» Work item: Read the lines below, and copy any that contain the string "нереально".

» Information shown:
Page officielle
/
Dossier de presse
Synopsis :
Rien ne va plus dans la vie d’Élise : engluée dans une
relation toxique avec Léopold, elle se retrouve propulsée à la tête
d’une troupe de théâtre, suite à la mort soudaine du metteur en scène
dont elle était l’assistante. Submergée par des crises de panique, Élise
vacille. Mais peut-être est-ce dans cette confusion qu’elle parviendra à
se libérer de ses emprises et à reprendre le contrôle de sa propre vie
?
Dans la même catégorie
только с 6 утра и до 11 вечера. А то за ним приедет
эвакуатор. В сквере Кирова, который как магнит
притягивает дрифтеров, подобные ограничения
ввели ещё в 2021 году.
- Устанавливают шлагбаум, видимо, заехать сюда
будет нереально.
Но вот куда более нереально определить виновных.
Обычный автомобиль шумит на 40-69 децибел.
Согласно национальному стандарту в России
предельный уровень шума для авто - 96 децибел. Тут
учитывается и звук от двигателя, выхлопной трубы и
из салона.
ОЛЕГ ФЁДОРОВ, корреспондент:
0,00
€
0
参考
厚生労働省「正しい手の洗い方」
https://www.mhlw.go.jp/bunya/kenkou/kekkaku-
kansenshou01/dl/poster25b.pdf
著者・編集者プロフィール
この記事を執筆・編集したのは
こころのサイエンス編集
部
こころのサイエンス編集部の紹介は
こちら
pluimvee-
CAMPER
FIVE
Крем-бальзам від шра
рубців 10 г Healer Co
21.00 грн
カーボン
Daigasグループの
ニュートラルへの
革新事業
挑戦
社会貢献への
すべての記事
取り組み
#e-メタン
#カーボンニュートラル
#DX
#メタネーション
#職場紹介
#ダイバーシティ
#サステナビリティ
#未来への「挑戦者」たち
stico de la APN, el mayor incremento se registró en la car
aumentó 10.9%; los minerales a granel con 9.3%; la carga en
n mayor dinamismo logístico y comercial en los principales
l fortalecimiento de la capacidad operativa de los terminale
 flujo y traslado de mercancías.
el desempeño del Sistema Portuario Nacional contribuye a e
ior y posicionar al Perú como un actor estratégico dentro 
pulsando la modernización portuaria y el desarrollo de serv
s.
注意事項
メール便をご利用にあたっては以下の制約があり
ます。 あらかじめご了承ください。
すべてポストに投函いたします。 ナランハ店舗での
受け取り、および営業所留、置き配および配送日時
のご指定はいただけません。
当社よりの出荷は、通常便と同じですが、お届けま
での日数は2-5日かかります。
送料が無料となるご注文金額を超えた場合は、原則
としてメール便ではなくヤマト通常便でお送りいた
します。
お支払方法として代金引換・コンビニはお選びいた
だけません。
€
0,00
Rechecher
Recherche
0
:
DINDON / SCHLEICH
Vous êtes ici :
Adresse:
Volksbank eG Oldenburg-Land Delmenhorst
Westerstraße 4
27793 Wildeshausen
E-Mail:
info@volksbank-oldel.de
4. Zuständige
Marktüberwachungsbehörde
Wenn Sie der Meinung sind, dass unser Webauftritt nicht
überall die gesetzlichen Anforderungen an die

» Worked solution:
будет нереально.
Но вот куда более нереально определить виновных.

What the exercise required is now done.